指紋=開発がもっともすすんでいる。かっては犯罪捜査の主要な手段としてのみ使われたが、いまや一般の個人認証に使われている。小型化が可能であり、携帯機器にも採用されだしたという。線の結合、分岐,終止、曲がりなどを特徴点として抽出利用する。たとえば5点抽出すると、他の人が同じ特徴点をもつ確率は約7500万分の1,10点だと約17兆分の1になる。しかし指紋を偽造する技術も上がっており、この辺はイタチゴッコ。米国ではすでにシリコンラバーを使っての指紋偽造が出ている。

虹彩認証=虹彩とは目の瞳孔をとりまくドーナツ状の部分であるが,2,3歳で成長が止まり、固定されるそうだ。偽造しにくく、認識率が高く、さらに顔を近づけるだけの非接触式のため抵抗感も少ない。課題はコストダウンである。

顔認証=眉、目、鼻、口、頬などの特徴点を事前に登録したものと照合して行う。ただ本人に対する認証の拒否率も高いようで、技術的課題が多い。

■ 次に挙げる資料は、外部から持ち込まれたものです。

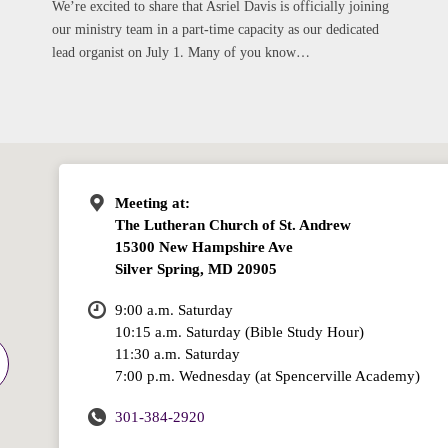
We’re excited to share that Asriel Davis is officially joining
our ministry team in a part-time capacity as our dedicated
lead organist on July 1. Many of you know…
Meeting at:
The Lutheran Church of St. Andrew
15300 New Hampshire Ave
Silver Spring, MD 20905
9:00 a.m. Saturday
10:15 a.m. Saturday (Bible Study Hour)
11:30 a.m. Saturday
7:00 p.m. Wednesday (at Spencerville Academy)
301-384-2920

静脈パターン認証=手の甲の静脈パターンが,個人によって特徴があることに着眼したものである。赤外線を照射してみると、静脈がはっきり見られるそうで、認識率は非常に高く、虹彩方式と肩を並べると言う。今回のスルガ銀行の記事では「手の静脈パターンが一致する確率は両手で1億分の1、片手でも1万分の1程度と言われており・・・。」

生体認証は認識率の低い方では筆跡、音声などがある。それでも特定の部屋の入退出管理やパソコンの本人確認などに使われる商品が提案されている。また逆に高いほうでは遺伝子情報DNAを使うものまで考えられているという。

普及に伴って生体認証機器の市場規模も拡大しているようで、ある民間機関によれば2001年の37億円から、2007年には約4.1倍の153億円に拡大すると予測している。また空港など公共機関での需要に対応する普及団体「バイオメトリクスセキュリテイコンソーシアム」も活動を始めている。

銀行が預金引き出しに生体認証を使う・・・・ようやくここまで来たかと言う感じである。本人確認は、平和で安全な社会を維持するための大前提条件である。コストもかかるであろうが、是非早い普及を望むものである。自分の口座の金がいつの間にか引き出され、銀行には責任がない、などというのは話にもならない!

ただ、この話をガールフレンドのAさんにすると「本人が行かないと預金を絶対に引き出せないと言うのは困る。突然死の場合はどうするのか。生きている場合でも委任を受けた者が引き出しに行かざるを得ない場合がある。」その辺の問題解決もよろしくお願いしたい。